[About this task] Reproduce exactly the final portion of the data: every line from the one containing "Alfelson Travel and" through the last line, inclusive.

[Record excerpts]

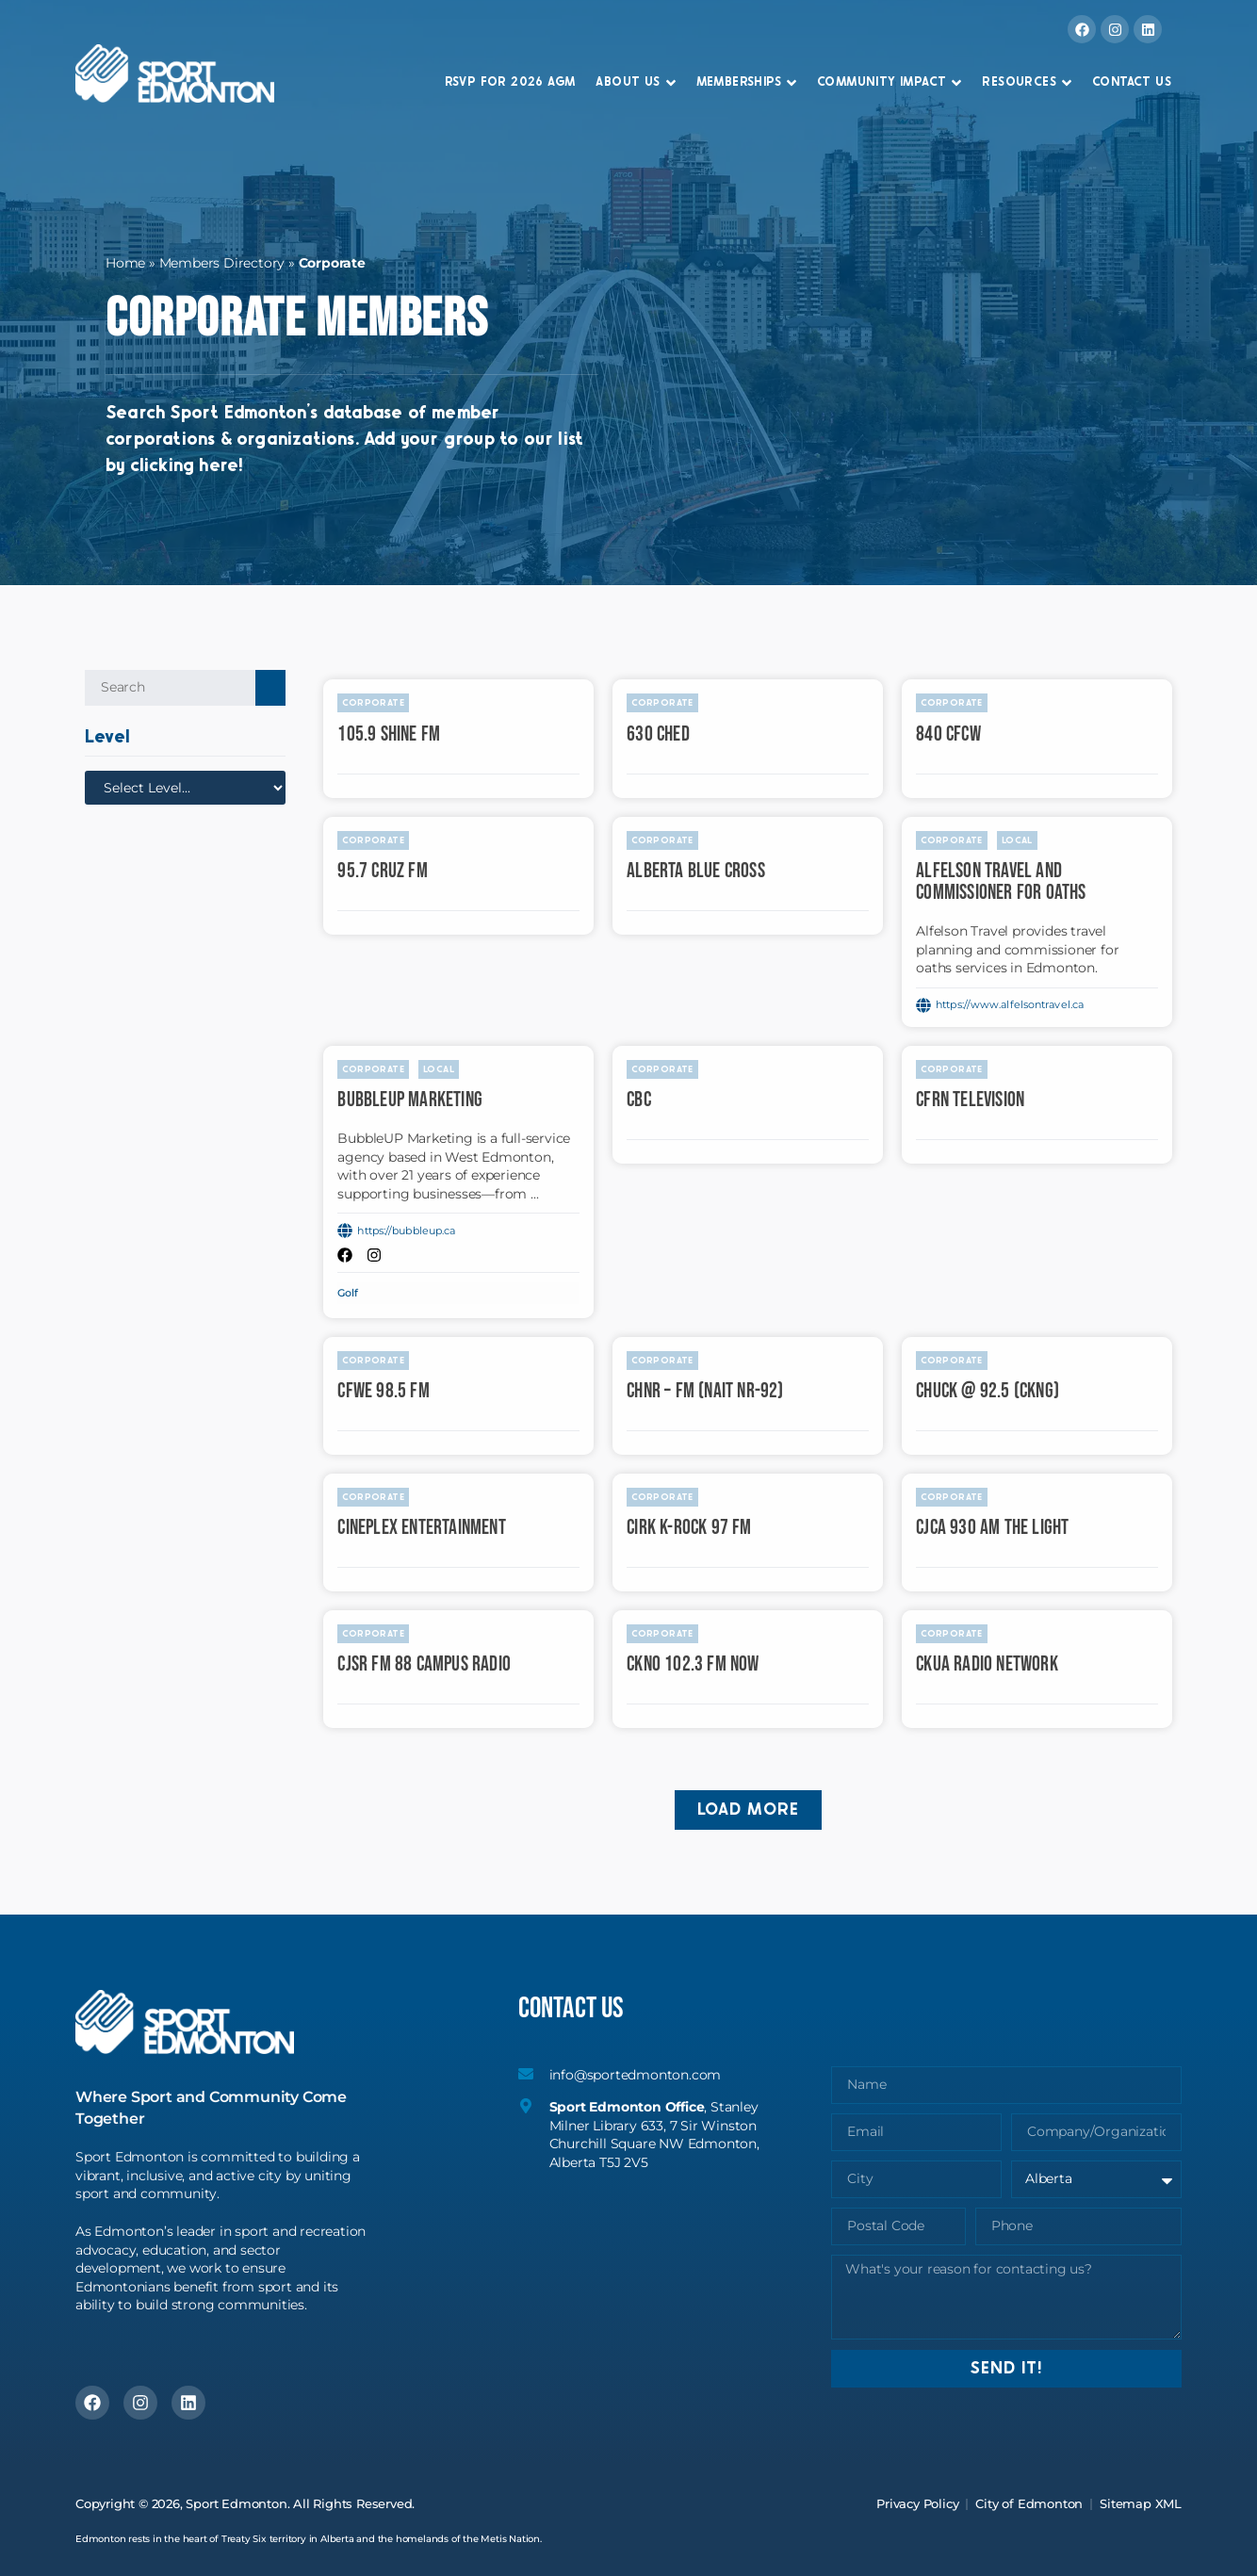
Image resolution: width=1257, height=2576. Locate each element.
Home (125, 262)
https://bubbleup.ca (406, 1230)
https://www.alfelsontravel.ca (1010, 1004)
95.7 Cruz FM (382, 871)
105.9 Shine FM (388, 734)
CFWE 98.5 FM (383, 1391)
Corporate (373, 703)
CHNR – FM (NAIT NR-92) (705, 1391)
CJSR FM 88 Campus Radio (424, 1664)
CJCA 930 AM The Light (992, 1528)
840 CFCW (948, 734)
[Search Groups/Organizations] (170, 688)
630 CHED (658, 734)
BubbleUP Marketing (409, 1100)
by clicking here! (92, 466)
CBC (639, 1100)
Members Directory (222, 262)
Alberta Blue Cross (696, 871)
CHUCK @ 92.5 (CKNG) (987, 1391)
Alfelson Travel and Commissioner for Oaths (1001, 881)
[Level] (185, 788)
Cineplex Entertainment (421, 1528)
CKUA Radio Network (987, 1664)
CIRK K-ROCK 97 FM (689, 1528)
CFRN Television (970, 1100)
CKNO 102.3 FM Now (693, 1664)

[Final answer]
Alfelson Travel and Commissioner for Oaths (1001, 881)
[Level] (185, 788)
Cineplex Entertainment (421, 1528)
CKUA Radio Network (987, 1664)
CIRK K-ROCK 97 FM (689, 1528)
CFRN Television (970, 1100)
CKNO 102.3 FM Now (693, 1664)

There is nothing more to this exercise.